Assignment — Repeat back the entries that follow, keeping every word as it is.

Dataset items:
Start of Block

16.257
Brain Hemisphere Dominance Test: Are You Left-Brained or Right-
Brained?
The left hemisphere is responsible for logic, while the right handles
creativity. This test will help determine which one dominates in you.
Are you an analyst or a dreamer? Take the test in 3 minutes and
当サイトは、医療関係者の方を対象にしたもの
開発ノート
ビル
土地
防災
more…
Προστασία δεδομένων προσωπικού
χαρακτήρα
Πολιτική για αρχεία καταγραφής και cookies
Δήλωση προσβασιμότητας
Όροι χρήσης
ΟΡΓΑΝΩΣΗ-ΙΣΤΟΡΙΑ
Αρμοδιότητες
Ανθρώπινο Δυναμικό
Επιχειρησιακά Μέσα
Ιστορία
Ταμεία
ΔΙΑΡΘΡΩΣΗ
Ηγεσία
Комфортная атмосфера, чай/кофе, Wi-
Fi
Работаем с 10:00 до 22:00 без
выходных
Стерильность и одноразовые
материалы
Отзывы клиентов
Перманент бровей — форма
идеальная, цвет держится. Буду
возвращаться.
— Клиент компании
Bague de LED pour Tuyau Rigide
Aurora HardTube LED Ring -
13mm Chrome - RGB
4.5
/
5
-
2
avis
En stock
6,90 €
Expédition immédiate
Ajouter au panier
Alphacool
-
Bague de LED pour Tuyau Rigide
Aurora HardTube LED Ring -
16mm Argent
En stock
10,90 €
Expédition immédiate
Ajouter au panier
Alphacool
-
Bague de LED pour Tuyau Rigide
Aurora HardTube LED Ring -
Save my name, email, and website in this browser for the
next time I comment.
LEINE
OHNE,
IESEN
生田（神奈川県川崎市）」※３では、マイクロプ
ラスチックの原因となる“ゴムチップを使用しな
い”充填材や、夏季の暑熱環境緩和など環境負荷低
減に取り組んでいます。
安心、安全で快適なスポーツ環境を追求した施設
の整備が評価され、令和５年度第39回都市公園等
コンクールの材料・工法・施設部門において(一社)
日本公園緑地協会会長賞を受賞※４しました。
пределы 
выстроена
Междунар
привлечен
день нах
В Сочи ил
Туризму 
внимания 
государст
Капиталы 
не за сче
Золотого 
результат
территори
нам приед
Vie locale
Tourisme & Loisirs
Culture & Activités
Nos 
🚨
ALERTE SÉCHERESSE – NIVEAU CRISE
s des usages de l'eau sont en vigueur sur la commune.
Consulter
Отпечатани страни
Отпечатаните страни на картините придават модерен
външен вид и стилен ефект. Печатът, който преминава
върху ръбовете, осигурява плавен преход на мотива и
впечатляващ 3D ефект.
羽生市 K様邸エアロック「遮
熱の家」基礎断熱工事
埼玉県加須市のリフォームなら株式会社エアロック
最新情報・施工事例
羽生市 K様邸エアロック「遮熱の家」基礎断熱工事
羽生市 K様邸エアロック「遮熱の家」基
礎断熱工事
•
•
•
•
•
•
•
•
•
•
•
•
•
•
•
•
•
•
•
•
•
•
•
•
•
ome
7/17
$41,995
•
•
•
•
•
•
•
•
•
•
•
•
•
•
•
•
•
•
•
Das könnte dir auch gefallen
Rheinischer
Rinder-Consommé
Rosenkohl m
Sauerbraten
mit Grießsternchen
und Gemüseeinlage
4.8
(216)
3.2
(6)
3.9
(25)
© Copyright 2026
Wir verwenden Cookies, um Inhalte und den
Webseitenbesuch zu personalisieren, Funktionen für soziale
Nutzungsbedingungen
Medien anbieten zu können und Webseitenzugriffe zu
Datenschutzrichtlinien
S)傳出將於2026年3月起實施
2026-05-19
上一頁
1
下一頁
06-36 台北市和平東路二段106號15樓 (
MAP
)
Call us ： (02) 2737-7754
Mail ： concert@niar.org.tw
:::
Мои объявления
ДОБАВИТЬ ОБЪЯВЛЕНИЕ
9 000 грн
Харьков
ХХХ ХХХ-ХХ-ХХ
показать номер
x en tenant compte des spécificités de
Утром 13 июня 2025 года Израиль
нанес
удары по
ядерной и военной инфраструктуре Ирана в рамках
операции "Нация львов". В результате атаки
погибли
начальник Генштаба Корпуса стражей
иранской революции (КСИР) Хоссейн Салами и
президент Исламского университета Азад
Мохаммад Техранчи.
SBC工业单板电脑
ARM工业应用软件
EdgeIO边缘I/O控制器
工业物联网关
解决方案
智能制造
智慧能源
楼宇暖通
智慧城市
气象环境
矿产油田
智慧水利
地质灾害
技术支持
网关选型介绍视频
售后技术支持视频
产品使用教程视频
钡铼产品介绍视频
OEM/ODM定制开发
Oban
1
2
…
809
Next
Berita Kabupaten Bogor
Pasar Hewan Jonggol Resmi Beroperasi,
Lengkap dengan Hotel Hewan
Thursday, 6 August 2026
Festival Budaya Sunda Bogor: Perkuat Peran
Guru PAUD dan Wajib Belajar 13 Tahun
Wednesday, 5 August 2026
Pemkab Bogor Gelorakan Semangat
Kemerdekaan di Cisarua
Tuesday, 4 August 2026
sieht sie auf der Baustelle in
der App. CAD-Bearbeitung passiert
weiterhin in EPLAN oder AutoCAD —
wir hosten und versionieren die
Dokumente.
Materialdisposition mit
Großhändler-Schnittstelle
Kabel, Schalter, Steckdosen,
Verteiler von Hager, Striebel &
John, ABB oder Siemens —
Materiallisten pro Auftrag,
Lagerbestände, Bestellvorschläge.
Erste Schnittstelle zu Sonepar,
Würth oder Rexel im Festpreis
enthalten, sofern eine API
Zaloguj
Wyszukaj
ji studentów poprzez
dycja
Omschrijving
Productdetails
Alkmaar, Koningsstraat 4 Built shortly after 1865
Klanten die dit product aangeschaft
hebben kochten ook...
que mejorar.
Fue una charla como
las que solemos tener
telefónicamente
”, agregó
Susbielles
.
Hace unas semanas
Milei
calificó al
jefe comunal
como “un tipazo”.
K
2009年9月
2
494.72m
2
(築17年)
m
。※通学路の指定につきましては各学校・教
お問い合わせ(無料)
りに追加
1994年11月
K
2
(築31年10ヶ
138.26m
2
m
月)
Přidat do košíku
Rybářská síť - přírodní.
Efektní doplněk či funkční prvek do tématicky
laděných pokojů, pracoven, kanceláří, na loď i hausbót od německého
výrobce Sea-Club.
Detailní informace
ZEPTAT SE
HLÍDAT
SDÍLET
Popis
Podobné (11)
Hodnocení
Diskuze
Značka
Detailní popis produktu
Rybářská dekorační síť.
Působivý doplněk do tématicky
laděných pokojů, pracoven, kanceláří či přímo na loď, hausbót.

End of Block

Result for this task —
16.257
Brain Hemisphere Dominance Test: Are You Left-Brained or Right-
Brained?
The left hemisphere is responsible for logic, while the right handles
creativity. This test will help determine which one dominates in you.
Are you an analyst or a dreamer? Take the test in 3 minutes and
当サイトは、医療関係者の方を対象にしたもの
開発ノート
ビル
土地
防災
more…
Προστασία δεδομένων προσωπικού
χαρακτήρα
Πολιτική για αρχεία καταγραφής και cookies
Δήλωση προσβασιμότητας
Όροι χρήσης
ΟΡΓΑΝΩΣΗ-ΙΣΤΟΡΙΑ
Αρμοδιότητες
Ανθρώπινο Δυναμικό
Επιχειρησιακά Μέσα
Ιστορία
Ταμεία
ΔΙΑΡΘΡΩΣΗ
Ηγεσία
Комфортная атмосфера, чай/кофе, Wi-
Fi
Работаем с 10:00 до 22:00 без
выходных
Стерильность и одноразовые
материалы
Отзывы клиентов
Перманент бровей — форма
идеальная, цвет держится. Буду
возвращаться.
— Клиент компании
Bague de LED pour Tuyau Rigide
Aurora HardTube LED Ring -
13mm Chrome - RGB
4.5
/
5
-
2
avis
En stock
6,90 €
Expédition immédiate
Ajouter au panier
Alphacool
-
Bague de LED pour Tuyau Rigide
Aurora HardTube LED Ring -
16mm Argent
En stock
10,90 €
Expédition immédiate
Ajouter au panier
Alphacool
-
Bague de LED pour Tuyau Rigide
Aurora HardTube LED Ring -
Save my name, email, and website in this browser for the
next time I comment.
LEINE
OHNE,
IESEN
生田（神奈川県川崎市）」※３では、マイクロプ
ラスチックの原因となる“ゴムチップを使用しな
い”充填材や、夏季の暑熱環境緩和など環境負荷低
減に取り組んでいます。
安心、安全で快適なスポーツ環境を追求した施設
の整備が評価され、令和５年度第39回都市公園等
コンクールの材料・工法・施設部門において(一社)
日本公園緑地協会会長賞を受賞※４しました。
пределы 
выстроена
Междунар
привлечен
день нах
В Сочи ил
Туризму 
внимания 
государст
Капиталы 
не за сче
Золотого 
результат
территори
нам приед
Vie locale
Tourisme & Loisirs
Culture & Activités
Nos 
🚨
ALERTE SÉCHERESSE – NIVEAU CRISE
s des usages de l'eau sont en vigueur sur la commune.
Consulter
Отпечатани страни
Отпечатаните страни на картините придават модерен
външен вид и стилен ефект. Печатът, който преминава
върху ръбовете, осигурява плавен преход на мотива и
впечатляващ 3D ефект.
羽生市 K様邸エアロック「遮
熱の家」基礎断熱工事
埼玉県加須市のリフォームなら株式会社エアロック
最新情報・施工事例
羽生市 K様邸エアロック「遮熱の家」基礎断熱工事
羽生市 K様邸エアロック「遮熱の家」基
礎断熱工事
•
•
•
•
•
•
•
•
•
•
•
•
•
•
•
•
•
•
•
•
•
•
•
•
•
ome
7/17
$41,995
•
•
•
•
•
•
•
•
•
•
•
•
•
•
•
•
•
•
•
Das könnte dir auch gefallen
Rheinischer
Rinder-Consommé
Rosenkohl m
Sauerbraten
mit Grießsternchen
und Gemüseeinlage
4.8
(216)
3.2
(6)
3.9
(25)
© Copyright 2026
Wir verwenden Cookies, um Inhalte und den
Webseitenbesuch zu personalisieren, Funktionen für soziale
Nutzungsbedingungen
Medien anbieten zu können und Webseitenzugriffe zu
Datenschutzrichtlinien
S)傳出將於2026年3月起實施
2026-05-19
上一頁
1
下一頁
06-36 台北市和平東路二段106號15樓 (
MAP
)
Call us ： (02) 2737-7754
Mail ： concert@niar.org.tw
:::
Мои объявления
ДОБАВИТЬ ОБЪЯВЛЕНИЕ
9 000 грн
Харьков
ХХХ ХХХ-ХХ-ХХ
показать номер
x en tenant compte des spécificités de
Утром 13 июня 2025 года Израиль
нанес
удары по
ядерной и военной инфраструктуре Ирана в рамках
операции "Нация львов". В результате атаки
погибли
начальник Генштаба Корпуса стражей
иранской революции (КСИР) Хоссейн Салами и
президент Исламского университета Азад
Мохаммад Техранчи.
SBC工业单板电脑
ARM工业应用软件
EdgeIO边缘I/O控制器
工业物联网关
解决方案
智能制造
智慧能源
楼宇暖通
智慧城市
气象环境
矿产油田
智慧水利
地质灾害
技术支持
网关选型介绍视频
售后技术支持视频
产品使用教程视频
钡铼产品介绍视频
OEM/ODM定制开发
Oban
1
2
…
809
Next
Berita Kabupaten Bogor
Pasar Hewan Jonggol Resmi Beroperasi,
Lengkap dengan Hotel Hewan
Thursday, 6 August 2026
Festival Budaya Sunda Bogor: Perkuat Peran
Guru PAUD dan Wajib Belajar 13 Tahun
Wednesday, 5 August 2026
Pemkab Bogor Gelorakan Semangat
Kemerdekaan di Cisarua
Tuesday, 4 August 2026
sieht sie auf der Baustelle in
der App. CAD-Bearbeitung passiert
weiterhin in EPLAN oder AutoCAD —
wir hosten und versionieren die
Dokumente.
Materialdisposition mit
Großhändler-Schnittstelle
Kabel, Schalter, Steckdosen,
Verteiler von Hager, Striebel &
John, ABB oder Siemens —
Materiallisten pro Auftrag,
Lagerbestände, Bestellvorschläge.
Erste Schnittstelle zu Sonepar,
Würth oder Rexel im Festpreis
enthalten, sofern eine API
Zaloguj
Wyszukaj
ji studentów poprzez
dycja
Omschrijving
Productdetails
Alkmaar, Koningsstraat 4 Built shortly after 1865
Klanten die dit product aangeschaft
hebben kochten ook...
que mejorar.
Fue una charla como
las que solemos tener
telefónicamente
”, agregó
Susbielles
.
Hace unas semanas
Milei
calificó al
jefe comunal
como “un tipazo”.
K
2009年9月
2
494.72m
2
(築17年)
m
。※通学路の指定につきましては各学校・教
お問い合わせ(無料)
りに追加
1994年11月
K
2
(築31年10ヶ
138.26m
2
m
月)
Přidat do košíku
Rybářská síť - přírodní.
Efektní doplněk či funkční prvek do tématicky
laděných pokojů, pracoven, kanceláří, na loď i hausbót od německého
výrobce Sea-Club.
Detailní informace
ZEPTAT SE
HLÍDAT
SDÍLET
Popis
Podobné (11)
Hodnocení
Diskuze
Značka
Detailní popis produktu
Rybářská dekorační síť.
Působivý doplněk do tématicky
laděných pokojů, pracoven, kanceláří či přímo na loď, hausbót.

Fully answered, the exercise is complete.